Long passages coil in and upon themselves, fragmentary and in sore need of an editor.  There is a sense that the author is trying so hard to be “magical” and “fantastic” that she loses her way, lapsing into  confusion and obscurity in the hope that it will read as mysterious.  Whether this owes something  to a combination of translation and a very successful author being given her own head, it does let  this otherwise entertaining  book down.

Amid the whirling, overheated writing, many of the characters (in particular the male peasants, the “grandmothers” and the two shape-shifting elves) are difficult to distinguish.  It is helpful to copy the table of characters and keep it close at hand.

Barbery is at her best in the magnificent battle scene. although there are faults in the pacing.

In its supernatural passages, talking animals (sorry, elves), windowless pavilion and visions of another world, The Life of Elves evokes C S Lewis, John Crowley, Susanna Clarke and the film of “The Lovely Bones”.  While a  “young adult” reader may well enjoy  this book it is a fantasy for adults and, while not profound,  it is worthwhile “light” fiction.

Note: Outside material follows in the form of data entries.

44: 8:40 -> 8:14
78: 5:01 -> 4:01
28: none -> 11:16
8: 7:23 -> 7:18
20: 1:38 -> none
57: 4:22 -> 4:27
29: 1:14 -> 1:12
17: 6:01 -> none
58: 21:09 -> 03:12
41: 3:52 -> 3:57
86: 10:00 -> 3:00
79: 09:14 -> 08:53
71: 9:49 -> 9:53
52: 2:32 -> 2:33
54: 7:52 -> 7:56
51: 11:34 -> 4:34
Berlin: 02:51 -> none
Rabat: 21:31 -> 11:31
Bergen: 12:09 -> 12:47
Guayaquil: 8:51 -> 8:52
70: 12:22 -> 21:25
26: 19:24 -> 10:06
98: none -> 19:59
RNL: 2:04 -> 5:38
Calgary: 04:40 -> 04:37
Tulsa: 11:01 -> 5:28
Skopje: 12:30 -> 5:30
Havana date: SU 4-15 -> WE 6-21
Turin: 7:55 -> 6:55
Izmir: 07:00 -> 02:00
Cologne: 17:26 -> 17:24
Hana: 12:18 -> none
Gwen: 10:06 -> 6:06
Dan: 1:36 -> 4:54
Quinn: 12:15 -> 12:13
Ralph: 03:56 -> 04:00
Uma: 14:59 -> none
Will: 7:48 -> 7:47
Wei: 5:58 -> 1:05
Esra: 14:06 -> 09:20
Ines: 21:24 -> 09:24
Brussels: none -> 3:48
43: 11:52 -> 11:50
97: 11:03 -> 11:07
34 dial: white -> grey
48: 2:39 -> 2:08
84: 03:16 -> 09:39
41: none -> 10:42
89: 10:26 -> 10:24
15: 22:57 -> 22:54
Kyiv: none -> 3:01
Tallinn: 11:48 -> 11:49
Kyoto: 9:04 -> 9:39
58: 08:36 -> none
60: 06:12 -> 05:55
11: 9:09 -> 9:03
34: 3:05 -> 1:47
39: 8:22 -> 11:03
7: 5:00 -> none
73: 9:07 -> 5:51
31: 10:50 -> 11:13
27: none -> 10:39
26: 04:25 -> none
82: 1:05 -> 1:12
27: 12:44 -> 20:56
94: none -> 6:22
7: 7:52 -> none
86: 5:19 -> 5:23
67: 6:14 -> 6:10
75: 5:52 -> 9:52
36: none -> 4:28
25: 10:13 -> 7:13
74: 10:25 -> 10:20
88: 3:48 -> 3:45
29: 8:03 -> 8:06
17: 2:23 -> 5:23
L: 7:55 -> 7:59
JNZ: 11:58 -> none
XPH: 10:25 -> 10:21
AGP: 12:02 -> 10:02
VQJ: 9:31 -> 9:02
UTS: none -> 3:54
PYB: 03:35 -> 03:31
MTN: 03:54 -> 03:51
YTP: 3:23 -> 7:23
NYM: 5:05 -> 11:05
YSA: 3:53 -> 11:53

If reading this on an e-reader, do ensure that the endnote reader is functioning as TVC’s was not. The Google translator insisted that mantendré siempre means “always keep”, leaving  this reader  wondering for some time  why Maria should hang onto the swaddling cloth on which the words were embroidered.  When the endnote reader was restored to health, it was revelatory to learn that in fact mantendré siempre it is “always maintain”, the motto of the good elves.

Ends are left loose and questions remain unanswered.  Barbery is reputed to be working on the sequel now. TVC will probably  read the sequel, but we will probably not read The Elegance of the Hedgehog or The Guernsey and Potato Peel Pie Society.  Unless you can convince us otherwise.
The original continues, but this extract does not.